By ALEC HUDSON – STAFF WRITER
For over two weeks the United States Federal Government was shut down. National Parks, museums, and monuments were closed, federal workers were furloughed for two weeks, and benefits to millions of Americans were cut due to lack of workers to process the claims.
The infantile attitude of Congress, due to partisan differences over the Affordable Care Act, has affected millions, and during the partisan chaos, Centre students bore witness to the madness. For senior politics and anthropology major Jamari Jones, the shutdown worried him about his future employment. “I start thinking about the job market, and since I’m a politics major I might not be able to go into government employment because they cannot make a simple agreement,” Jones said. “It just makes me more careful about what field I’ll be in when I graduate, I’m so unsure whether a shutdown will happen again, and it’s scary when thinking about jobs.”
For others, like sophomore psychology major Jo Patterson, the shutdown affected their travel plans. “My friends and some family had planned to go to Mammoth Cave for a weekend, but the shutdown canceled that, [so] it was really disappointing,” Patterson said. For senior international studies and Spanish major Nick Do, the shutdown had no direct impact, but he had friends who weren’t so lucky. “I know of some students at other schools who had long-term assignments postponed because the Library of Congress document exchange program they were to use was unavailable,” Nick Do said.
With the disappointment of Congress’s partisan gridlock, students gave their own views as to how a shutdown could be avoided, describing a need to put the citizens’ needs first, though some reserved outrage at political parties. “People need to actually work together and get stuff done, instead of promoting their personal agendas. Fighting over the budget is not the time to promote your own agenda. You need to keep the country’s and the people’s interest at heart,” Patterson said.
Jones also argued for Congress to put the people’s needs first, but he also claimed that politicians need to be open to compromise. “They just need to have an open mind to certain situations, putting the people first before their jobs,” Jones said. “We elect these people into office, and they are so partisan that they stick to their ways to get reelected, but if we can find a solution to the problem we can learn how fix this partisanship and make sure people come first. I felt with the shutdown they didn’t put the people’s best interests first, when government employees couldn’t go to work that’s not in our best interest.”
Nick Do took a normative tone, primarily blaming the shutdown on the ideological rigidity of the Republicans. “The general idea of our political system is that we as voters choose individuals from our midst to govern, and what happened was the right-wing of the GOP simply decided that, unless it got its way on Obamacare, it no longer wants to fulfill that basic function. It’s an abdication of responsibility and it is childish,” Nick Do said.

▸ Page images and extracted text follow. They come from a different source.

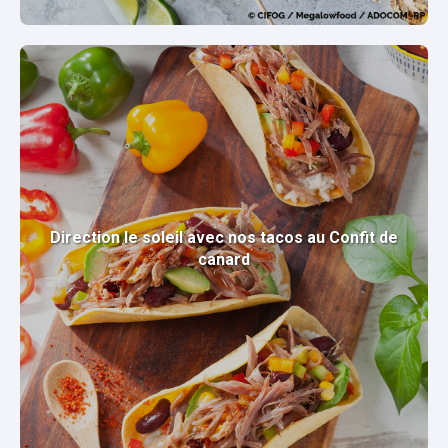
Direction le soleil avec nos tacos au Confit de
canard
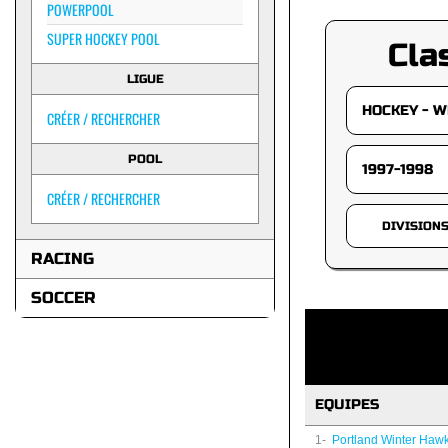
POWERPOOL
SUPER HOCKEY POOL
Cla
LIGUE
CRÉER / RECHERCHER
POOL
CRÉER / RECHERCHER
DIVISION
RACING
SOCCER
EQUIPES
1-
Portland Winter Haw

When asked what would say to Congress and the President if they had the chance, the students echoed the need for compromise and common solutions. Jones sees a need to get the government working properly again. “Let’s put more action into the government instead of arguing and fighting, let’s try to move forward and try to get more policies that will help us as a nation,” Jones said.
Nick Do was again more partisan, telling the House Republicans to “grow up.” “Obamacare is the law of the land right now. We can talk again in 2016 if you take the Presidency and still insist on getting rid of it. But right now cool your jets,” Nick Do said. “Threatening to shut down the government is not a bargaining chip, it is ransoming.”
Patterson was a little more frank, blasting the immaturity of political leaders. “I’ve seen kindergarteners who can work together better,” Patterson said. “We can work better together; the government is by the people and for the people, not what do we want for our own personal agenda. Congress needs to grow up.”
If only Congress listened to Centre students.